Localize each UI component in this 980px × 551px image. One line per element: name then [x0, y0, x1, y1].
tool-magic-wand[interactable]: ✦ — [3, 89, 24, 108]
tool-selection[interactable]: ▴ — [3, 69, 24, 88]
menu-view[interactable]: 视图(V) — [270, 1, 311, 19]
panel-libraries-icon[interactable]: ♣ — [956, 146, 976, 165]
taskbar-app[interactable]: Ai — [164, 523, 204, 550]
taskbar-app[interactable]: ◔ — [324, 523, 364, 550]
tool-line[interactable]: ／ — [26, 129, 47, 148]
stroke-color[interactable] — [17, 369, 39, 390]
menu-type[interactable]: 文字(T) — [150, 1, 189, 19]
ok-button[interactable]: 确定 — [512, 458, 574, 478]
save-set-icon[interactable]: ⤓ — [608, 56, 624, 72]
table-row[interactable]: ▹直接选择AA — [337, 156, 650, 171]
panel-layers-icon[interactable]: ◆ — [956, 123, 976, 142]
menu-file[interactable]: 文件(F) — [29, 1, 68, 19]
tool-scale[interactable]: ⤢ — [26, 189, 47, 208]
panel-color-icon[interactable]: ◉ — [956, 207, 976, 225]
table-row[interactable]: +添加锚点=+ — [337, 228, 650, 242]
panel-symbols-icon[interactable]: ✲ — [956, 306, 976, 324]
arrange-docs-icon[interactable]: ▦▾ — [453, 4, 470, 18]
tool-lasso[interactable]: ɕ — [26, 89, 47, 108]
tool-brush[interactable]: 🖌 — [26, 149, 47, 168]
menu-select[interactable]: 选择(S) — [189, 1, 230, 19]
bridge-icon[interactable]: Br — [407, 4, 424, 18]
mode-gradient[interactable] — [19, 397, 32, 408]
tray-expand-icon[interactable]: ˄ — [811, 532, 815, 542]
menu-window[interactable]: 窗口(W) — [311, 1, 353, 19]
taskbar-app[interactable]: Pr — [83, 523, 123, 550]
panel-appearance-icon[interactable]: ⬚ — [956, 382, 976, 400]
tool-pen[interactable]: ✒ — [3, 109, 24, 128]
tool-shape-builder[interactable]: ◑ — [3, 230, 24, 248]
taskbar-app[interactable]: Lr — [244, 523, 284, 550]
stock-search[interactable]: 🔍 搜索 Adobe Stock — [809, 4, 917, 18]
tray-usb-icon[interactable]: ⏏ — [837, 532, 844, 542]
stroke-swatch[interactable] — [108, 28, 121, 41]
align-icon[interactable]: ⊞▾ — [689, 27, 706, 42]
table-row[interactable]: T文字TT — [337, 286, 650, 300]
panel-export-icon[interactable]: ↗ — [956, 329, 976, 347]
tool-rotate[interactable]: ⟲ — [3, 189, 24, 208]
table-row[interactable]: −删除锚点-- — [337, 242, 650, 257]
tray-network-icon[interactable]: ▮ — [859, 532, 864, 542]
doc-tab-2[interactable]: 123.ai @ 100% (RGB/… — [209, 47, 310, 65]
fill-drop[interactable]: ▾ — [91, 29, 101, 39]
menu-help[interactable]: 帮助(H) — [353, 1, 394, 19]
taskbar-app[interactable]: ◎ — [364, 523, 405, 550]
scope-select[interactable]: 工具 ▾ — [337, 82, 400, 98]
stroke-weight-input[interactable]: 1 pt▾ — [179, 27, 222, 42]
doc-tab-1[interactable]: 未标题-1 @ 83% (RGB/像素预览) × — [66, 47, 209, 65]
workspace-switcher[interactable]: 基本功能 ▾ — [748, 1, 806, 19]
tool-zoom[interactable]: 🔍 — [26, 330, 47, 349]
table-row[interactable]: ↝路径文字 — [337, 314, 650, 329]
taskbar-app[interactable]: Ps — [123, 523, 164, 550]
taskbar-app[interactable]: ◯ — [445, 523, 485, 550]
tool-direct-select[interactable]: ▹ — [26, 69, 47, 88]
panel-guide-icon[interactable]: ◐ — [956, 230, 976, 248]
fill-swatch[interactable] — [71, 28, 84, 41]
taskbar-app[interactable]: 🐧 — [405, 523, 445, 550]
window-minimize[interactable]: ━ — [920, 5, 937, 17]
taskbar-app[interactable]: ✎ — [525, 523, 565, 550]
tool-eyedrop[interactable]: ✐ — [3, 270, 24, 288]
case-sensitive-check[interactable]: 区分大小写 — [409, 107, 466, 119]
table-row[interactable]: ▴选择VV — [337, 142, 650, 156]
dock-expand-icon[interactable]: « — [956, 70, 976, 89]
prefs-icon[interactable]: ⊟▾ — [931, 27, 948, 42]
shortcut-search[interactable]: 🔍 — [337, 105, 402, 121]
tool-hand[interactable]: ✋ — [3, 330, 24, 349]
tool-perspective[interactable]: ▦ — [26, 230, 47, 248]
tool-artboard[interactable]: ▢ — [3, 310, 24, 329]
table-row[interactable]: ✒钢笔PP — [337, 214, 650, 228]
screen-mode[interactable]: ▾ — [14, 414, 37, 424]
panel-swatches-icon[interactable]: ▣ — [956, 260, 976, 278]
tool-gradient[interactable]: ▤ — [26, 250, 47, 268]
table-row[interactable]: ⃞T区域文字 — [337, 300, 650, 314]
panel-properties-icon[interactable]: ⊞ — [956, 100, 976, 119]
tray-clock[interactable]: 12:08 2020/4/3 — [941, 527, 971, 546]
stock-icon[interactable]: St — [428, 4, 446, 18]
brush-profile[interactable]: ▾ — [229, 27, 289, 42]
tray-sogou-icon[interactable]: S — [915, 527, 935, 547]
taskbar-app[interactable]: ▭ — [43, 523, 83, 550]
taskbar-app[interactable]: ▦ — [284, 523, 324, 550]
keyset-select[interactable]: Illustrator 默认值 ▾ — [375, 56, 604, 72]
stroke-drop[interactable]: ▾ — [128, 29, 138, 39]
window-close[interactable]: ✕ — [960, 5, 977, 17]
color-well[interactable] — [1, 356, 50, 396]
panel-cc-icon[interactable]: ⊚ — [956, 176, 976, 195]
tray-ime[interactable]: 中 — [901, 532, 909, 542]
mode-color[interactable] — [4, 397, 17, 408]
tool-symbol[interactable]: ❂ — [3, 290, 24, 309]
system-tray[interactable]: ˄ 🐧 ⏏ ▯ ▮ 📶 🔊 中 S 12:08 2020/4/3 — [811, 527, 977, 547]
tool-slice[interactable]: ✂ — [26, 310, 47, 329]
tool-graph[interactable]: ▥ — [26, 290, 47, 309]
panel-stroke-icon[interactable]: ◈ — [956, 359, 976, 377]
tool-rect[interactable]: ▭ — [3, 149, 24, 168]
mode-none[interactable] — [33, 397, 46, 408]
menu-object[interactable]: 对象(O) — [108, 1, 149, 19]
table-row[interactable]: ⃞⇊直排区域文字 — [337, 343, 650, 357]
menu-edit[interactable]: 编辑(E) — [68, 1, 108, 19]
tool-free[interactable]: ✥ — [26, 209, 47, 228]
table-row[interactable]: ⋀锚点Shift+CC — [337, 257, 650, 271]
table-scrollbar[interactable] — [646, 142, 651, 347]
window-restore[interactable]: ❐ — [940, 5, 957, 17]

══════════════════════════════

## EXERCISE INSTRUCTIONS
Look over the entries above and say how many lines contain "fill"; give only the number.

## WRITTEN RESPONSE
2